---------- DATA FOR REVIEW ----------
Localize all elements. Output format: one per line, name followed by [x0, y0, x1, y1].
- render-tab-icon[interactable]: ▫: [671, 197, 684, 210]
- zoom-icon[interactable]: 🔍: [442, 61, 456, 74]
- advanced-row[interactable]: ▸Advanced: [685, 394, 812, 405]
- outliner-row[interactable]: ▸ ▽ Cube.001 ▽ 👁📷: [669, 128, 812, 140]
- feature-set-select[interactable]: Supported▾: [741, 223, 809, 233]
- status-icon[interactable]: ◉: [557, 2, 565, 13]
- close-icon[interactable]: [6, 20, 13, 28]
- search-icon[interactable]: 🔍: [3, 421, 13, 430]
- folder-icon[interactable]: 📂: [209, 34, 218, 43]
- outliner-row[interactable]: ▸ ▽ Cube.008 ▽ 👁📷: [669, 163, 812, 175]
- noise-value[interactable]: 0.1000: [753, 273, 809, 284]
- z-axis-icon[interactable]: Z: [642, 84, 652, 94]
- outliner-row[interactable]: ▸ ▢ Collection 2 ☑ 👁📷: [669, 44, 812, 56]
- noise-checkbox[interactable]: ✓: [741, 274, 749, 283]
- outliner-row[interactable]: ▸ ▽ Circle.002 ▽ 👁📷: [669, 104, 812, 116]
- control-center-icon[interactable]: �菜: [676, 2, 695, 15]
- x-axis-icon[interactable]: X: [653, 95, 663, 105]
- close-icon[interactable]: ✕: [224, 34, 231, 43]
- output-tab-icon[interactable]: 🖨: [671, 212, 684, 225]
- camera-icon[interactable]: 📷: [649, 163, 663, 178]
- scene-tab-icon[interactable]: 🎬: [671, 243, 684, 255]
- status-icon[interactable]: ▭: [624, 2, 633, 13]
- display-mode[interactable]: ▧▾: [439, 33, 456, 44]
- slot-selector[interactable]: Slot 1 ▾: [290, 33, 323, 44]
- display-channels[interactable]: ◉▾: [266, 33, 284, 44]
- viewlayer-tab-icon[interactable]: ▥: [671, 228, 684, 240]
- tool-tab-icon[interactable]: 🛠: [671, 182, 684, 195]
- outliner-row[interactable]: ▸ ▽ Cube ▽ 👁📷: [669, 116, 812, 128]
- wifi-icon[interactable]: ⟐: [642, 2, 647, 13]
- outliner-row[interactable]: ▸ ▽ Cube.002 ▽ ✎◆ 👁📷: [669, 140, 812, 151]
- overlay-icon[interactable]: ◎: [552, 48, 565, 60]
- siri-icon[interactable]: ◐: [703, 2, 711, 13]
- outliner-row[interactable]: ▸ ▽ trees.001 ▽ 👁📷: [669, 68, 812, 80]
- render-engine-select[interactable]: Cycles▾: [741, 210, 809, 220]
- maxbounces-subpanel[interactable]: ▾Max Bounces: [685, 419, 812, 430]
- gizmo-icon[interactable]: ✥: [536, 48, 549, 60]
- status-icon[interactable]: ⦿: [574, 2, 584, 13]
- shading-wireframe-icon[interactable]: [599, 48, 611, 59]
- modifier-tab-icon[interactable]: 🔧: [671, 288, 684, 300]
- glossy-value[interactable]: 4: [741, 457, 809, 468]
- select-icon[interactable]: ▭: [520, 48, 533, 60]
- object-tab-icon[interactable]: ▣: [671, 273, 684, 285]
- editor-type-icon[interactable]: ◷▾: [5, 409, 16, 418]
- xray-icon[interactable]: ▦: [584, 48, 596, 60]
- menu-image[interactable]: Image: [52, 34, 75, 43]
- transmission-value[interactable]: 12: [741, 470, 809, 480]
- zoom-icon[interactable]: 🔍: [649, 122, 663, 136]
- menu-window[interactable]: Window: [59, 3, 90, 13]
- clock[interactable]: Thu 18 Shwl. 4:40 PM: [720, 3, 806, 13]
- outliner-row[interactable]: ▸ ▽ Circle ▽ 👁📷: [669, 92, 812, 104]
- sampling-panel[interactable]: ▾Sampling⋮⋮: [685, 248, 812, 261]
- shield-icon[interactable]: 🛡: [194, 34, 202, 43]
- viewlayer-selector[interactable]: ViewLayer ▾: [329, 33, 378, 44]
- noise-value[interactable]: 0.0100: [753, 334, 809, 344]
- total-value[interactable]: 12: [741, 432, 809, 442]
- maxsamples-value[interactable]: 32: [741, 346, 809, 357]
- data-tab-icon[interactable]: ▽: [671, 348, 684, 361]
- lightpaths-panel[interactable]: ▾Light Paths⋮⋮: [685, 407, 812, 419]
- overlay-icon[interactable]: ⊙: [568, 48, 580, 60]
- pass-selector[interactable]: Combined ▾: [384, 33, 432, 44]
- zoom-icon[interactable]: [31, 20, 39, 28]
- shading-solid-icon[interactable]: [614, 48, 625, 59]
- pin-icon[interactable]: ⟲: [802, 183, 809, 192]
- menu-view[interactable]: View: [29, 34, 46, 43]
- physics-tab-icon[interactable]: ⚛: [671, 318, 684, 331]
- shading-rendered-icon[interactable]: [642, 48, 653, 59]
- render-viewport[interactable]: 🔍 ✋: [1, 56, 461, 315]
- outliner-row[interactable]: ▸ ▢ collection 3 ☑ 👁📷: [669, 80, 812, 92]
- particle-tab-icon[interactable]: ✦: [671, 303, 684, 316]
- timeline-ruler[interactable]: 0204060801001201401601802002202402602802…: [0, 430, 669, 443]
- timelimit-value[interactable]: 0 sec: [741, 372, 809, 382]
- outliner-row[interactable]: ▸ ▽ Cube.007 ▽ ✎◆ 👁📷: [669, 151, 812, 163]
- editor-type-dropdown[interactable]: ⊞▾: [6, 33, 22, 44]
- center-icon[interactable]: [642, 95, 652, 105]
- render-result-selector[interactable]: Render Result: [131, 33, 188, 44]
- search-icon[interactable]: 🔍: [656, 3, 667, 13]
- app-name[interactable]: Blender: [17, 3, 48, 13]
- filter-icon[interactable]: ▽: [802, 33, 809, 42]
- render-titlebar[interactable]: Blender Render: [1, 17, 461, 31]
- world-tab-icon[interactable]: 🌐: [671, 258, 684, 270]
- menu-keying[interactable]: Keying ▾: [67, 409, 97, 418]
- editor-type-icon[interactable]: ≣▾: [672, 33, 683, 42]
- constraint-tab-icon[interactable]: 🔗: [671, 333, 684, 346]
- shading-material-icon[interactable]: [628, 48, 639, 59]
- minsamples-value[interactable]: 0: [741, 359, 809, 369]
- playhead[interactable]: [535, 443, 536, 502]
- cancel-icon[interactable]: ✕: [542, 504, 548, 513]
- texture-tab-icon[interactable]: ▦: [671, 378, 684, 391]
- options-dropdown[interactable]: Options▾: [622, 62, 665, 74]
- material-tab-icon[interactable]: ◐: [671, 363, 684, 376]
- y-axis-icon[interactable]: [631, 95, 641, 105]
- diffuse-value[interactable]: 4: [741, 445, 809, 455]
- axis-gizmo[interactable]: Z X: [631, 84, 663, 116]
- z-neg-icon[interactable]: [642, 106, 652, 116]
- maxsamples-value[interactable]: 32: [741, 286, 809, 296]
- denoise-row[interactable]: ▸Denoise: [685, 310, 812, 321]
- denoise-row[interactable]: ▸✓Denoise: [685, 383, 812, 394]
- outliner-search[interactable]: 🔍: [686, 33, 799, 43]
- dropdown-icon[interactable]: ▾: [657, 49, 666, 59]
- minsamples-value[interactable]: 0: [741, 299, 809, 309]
----------
» YOUR GOAL
Go through the entries above and copy every line containing "editor".

» RESPONSE TO THIS EXERCISE
- editor-type-icon[interactable]: ◷▾: [5, 409, 16, 418]
- editor-type-dropdown[interactable]: ⊞▾: [6, 33, 22, 44]
- editor-type-icon[interactable]: ≣▾: [672, 33, 683, 42]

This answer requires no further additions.